J.D. Allen, Joel Harrison, Mats Gustafsson/Thurston Moore, Steve Reid, Joey Calderazzo & Eddie Palmieri
Calderazzo continues to re-invent his material, sometimes returning to tunes that have been contributed to the repertoires of Marsalis and Michael Brecker but now playing them in what he probably considers to be their 'pure' form, undoctored by other bandleaders. Calderazzo is very theatrical in the way he decorates his melodies in their solo excursions, but he also has a very hardened, gushing aggression that escalates when in dialogue with the storm-brewing Watts, editing out any uncertainties in favor of a pointed attack. Then, for his next tune, he'll float delicately on the surface of a sensitive ballad, proving himself to be ideally versatile.
February 6, 2009
Pianist and composer Eddie Palmieri (a sit-down comedian) has revived La Perfecta, the 1960s mini-orchestra that recorded throughout that decade and into the 1970s.
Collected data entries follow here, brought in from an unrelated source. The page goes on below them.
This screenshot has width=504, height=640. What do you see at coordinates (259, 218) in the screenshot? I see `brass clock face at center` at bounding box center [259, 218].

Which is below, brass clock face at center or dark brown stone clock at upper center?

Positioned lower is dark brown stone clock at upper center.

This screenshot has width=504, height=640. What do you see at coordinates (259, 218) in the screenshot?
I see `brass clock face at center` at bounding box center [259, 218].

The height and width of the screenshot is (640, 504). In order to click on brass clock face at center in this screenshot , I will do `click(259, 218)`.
This is essentially Nuyorican salsa dance music, and therefore feels constrained by the formal seating environment of the Rose Theater. However, it takes Palmieri about twenty minutes to discard such concerns, and even though the audience aren't shaking from a standing-up position, the whole auditorium aura is soon mentally loosened, sending out waves of groove-relaxation. Soon, the old stiffness is forgotten. The aging process is ignored, as Palmieri leads with gusto, and lead singer Herman Olivera deftly heads up the formation dance moves while delivering his impassioned lines. Trombonist Jimmy Bosch and trumpeter Brian Lynch virtually run towards the front-of-stage microphone to dash off repeated solos that always burn with crackling precision and emotional expressivity. Even though flautist Karen Jospeh doesn't solo in the conventional sense, her continual percussive embellishments add drama to many of the pieces, calling up a strong Cuban influence. The most potent 1960s and '70s vibration is provided by Nelson Gonzalez, whose amplifier sound on the Cuban tres is almost psychedelic, a disembodied bleed that's sometimes hard to locate, until suddenly homing in on his fingers bares the source of this sonic wonderment.